Peace On Earth, And Space Please Prime Minister!
Christchurch, New Zealand.
VIA OVERNIGHT MAIL
Office of the Prime Minister,
Sunday, 10 March 2002
Dear Prime Minister Helen Clark
I am writing to formally request that you support and sign the Space Preservation Treaty. There are only a few months remaining before the Anti-Ballistic Missile (ABM) Treaty will be abrogated by the U.S. Administration on June 13, 2002. At that time, there will be a legal void and no effective international barriers to the weaponisation of space. This Space Preservation Treaty will replace the ABM Treaty, and will be signed in a World Interactive Treaty Signing (WITS) event to which you will soon be invited.
The Treaty states that each nation-state "shall implement a ban on space-based weapons, implement a ban on the use of weapons to destroy or damage objects in space, and immediately order the permanent termination of research and development, testing, manufacturing, production, and deployment of all space-based weapons of such State Party." The World Treaty is compatible with H.R. 3616, the Space Preservation Act of 2002, introduced by U.S. Congressman Dennis Kucinich.
The Treaty and legislation allow for activities including "space exploration, space research and development, testing, manufacturing or deployment that is not related to space-based weapons, or civil, commercial, or defence activities (including communications, navigation, surveillance, reconnaissance, early warning, or remote sensing) that is not related to space-based weapons or systems." The Treaty creates a world space peacekeeping agency to monitor, verify and enforce the space-based weapons ban. The legislation calls for the U.S. President to "work toward negotiating, adopting, and implementing an international treaty banning space based weapons…" which, with the Space Preservation Treaty’s space peacekeeping agency, will provide a verifiable and feasible way to end the arms race before it escalates into space.

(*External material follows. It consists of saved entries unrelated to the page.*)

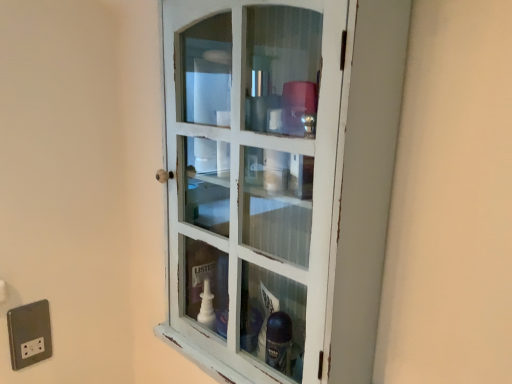 Find the location of a particular element. The width and height of the screenshot is (512, 384). silver metallic outlet at lower left is located at coordinates (29, 334).

The image size is (512, 384). Describe the element at coordinates (29, 334) in the screenshot. I see `silver metallic outlet at lower left` at that location.

Describe the element at coordinates (280, 182) in the screenshot. I see `white distressed wood cabinet at center` at that location.

Where is `white distressed wood cabinet at center`? white distressed wood cabinet at center is located at coordinates (280, 182).

The width and height of the screenshot is (512, 384). Find the location of `silver metallic outlet at lower left`. silver metallic outlet at lower left is located at coordinates (29, 334).

Is white distressed wood cabinet at center to the left or to the right of silver metallic outlet at lower left in the image?

From the image, it's evident that white distressed wood cabinet at center is to the right of silver metallic outlet at lower left.

Is white distressed wood cabinet at center further to the viewer compared to silver metallic outlet at lower left?

No, white distressed wood cabinet at center is closer to the camera.

Is point (286, 351) behind point (38, 356)?

That is False.

From the image's perspective, which one is positioned higher, white distressed wood cabinet at center or silver metallic outlet at lower left?

white distressed wood cabinet at center.

From a real-world perspective, which object stands above the other?

white distressed wood cabinet at center, from a real-world perspective.

Considering the relative sizes of white distressed wood cabinet at center and silver metallic outlet at lower left in the image provided, is white distressed wood cabinet at center thinner than silver metallic outlet at lower left?

In fact, white distressed wood cabinet at center might be wider than silver metallic outlet at lower left.

Between white distressed wood cabinet at center and silver metallic outlet at lower left, which one has less height?

silver metallic outlet at lower left.

Looking at the image, does white distressed wood cabinet at center seem bigger or smaller compared to silver metallic outlet at lower left?

Clearly, white distressed wood cabinet at center is larger in size than silver metallic outlet at lower left.

Is silver metallic outlet at lower left a part of white distressed wood cabinet at center?

No, white distressed wood cabinet at center does not contain silver metallic outlet at lower left.

Is white distressed wood cabinet at center not near silver metallic outlet at lower left?

That's not correct — white distressed wood cabinet at center is a little close to silver metallic outlet at lower left.

Is white distressed wood cabinet at center facing away from silver metallic outlet at lower left?

No, white distressed wood cabinet at center is not facing away from silver metallic outlet at lower left.

The height and width of the screenshot is (384, 512). I want to click on electric outlet behind the white distressed wood cabinet at center, so click(x=29, y=334).

Does silver metallic outlet at lower left appear on the left side of white distressed wood cabinet at center?

Indeed, silver metallic outlet at lower left is positioned on the left side of white distressed wood cabinet at center.

In the image, is silver metallic outlet at lower left positioned in front of or behind white distressed wood cabinet at center?

silver metallic outlet at lower left is positioned farther from the viewer than white distressed wood cabinet at center.

Which is in front, point (39, 313) or point (177, 153)?

The point (177, 153) is closer.

From the image's perspective, which one is positioned lower, silver metallic outlet at lower left or white distressed wood cabinet at center?

silver metallic outlet at lower left.

From the picture: From a real-world perspective, is silver metallic outlet at lower left physically below white distressed wood cabinet at center?

Indeed, from a real-world perspective, silver metallic outlet at lower left is positioned beneath white distressed wood cabinet at center.

Can you confirm if silver metallic outlet at lower left is wider than white distressed wood cabinet at center?

No, silver metallic outlet at lower left is not wider than white distressed wood cabinet at center.

Can you confirm if silver metallic outlet at lower left is shorter than white distressed wood cabinet at center?

Indeed, silver metallic outlet at lower left has a lesser height compared to white distressed wood cabinet at center.

Is silver metallic outlet at lower left bigger or smaller than white distressed wood cabinet at center?

Clearly, silver metallic outlet at lower left is smaller in size than white distressed wood cabinet at center.

Is silver metallic outlet at lower left positioned beyond the bounds of white distressed wood cabinet at center?

Absolutely, silver metallic outlet at lower left is external to white distressed wood cabinet at center.

Is silver metallic outlet at lower left not near white distressed wood cabinet at center?

No, silver metallic outlet at lower left is not far from white distressed wood cabinet at center.

Is silver metallic outlet at lower left positioned with its back to white distressed wood cabinet at center?

No, silver metallic outlet at lower left's orientation is not away from white distressed wood cabinet at center.

How many degrees apart are the facing directions of silver metallic outlet at lower left and white distressed wood cabinet at center?

silver metallic outlet at lower left and white distressed wood cabinet at center are facing 90.2 degrees away from each other.

How much distance is there between silver metallic outlet at lower left and white distressed wood cabinet at center?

The result will be the continuation and expansion of the cooperative world civil, commercial and military space program minus the mandate to weaponise space. The ban on space-based weapons will free the industry and stimulate a new space economy with profits, new jobs and training programs, with R&D of safe and clean technology, products and services that can be applied directly to solving urgent human and environmental problems. Security and defence systems will be built with the intention of enhancing communication and observation, to consciously apply technology, and to share vital information worldwide. Stopping the weaponisation of outer space is the first step, but the vital step necessary so that we can transform the space-based weapons R&D programs and industries into cooperative world space R&D programs and industries that will cap the arms race and free all leaders to provide the greatest of benefits to all on earth.
A copy of the Space Preservation Treaty and the U.S. legislation is available on http://www.peaceinspace.com. The Treaty incorporates the wording of adopted U.N. space treaties and international proposals, and is compatible with the wording and purpose of U.S. H.R. 3616.
Most nation-state leaders favour a ban on space-based weapons (General Assembly Resolution 55/32 of January 3, 2001). Canada, Russia, and China have called for a treaty banning space-based weapons. Canada first called for a space-based weapons ban in 1982 and again in 1998 and 1999. Russia on September 28, 2001 stated, "Russia invites the world community to start working out a comprehensive agreement on the non-deployment of weapons in outer space and on the non-use of force against space objects. As the first practical step in this direction, a moratorium could be declared on the deployment of weapons in outer space pending a relevant international agreement. Preventing the deployment of weapons in outer space forms an important part of the set of measures designed to ensure strategic stability." China introduced the prototype of a similar Space Preservation Treaty on June 6, 2001.
You and other sovereign nations can approve and sign a freestanding World Treaty now.
You can register this Space Preservation Treaty with the U.N. as repository and form a world space Peacekeeping agency to verify and enforce the ban and cap the arms race. We have only one time in history when we can get this ban on space-based weapons signed into law, before the U.S deploys such weapons. Deployment can take place under the guise of it being "MERELY testing." We have only a small window during the next short weeks in which the decision can be made. We believe that if you invite the world leaders to join you they will sign.
My letter is part of a worldwide educational initiative in which we, world citizens, are requesting you, and all nation-state leaders, to sign the Space Preservation Treaty.
Please send your personal letter stating your intention, that you are willing to sign the Space Preservation Treaty. When your letter is received, you will be sent an official invitation to participate in the World Interactive Treaty Signing (WITS) event in May, which will be globally televised.
Your response will be posted on http://www.peaceinspace.com.
Please copy your educational letter of agreement to sign the Space Preservation Treaty to:
Dr. Carol Rosin,
ICIS, PO Box 25040,
Ventura, CA. 93001,
PH ++805-641-1999 FAX 805-641-9669 or firstname.lastname@example.org www.peaceinspace.com
Thank you. Time is of the essence.
This has been another Mild Green Initiative.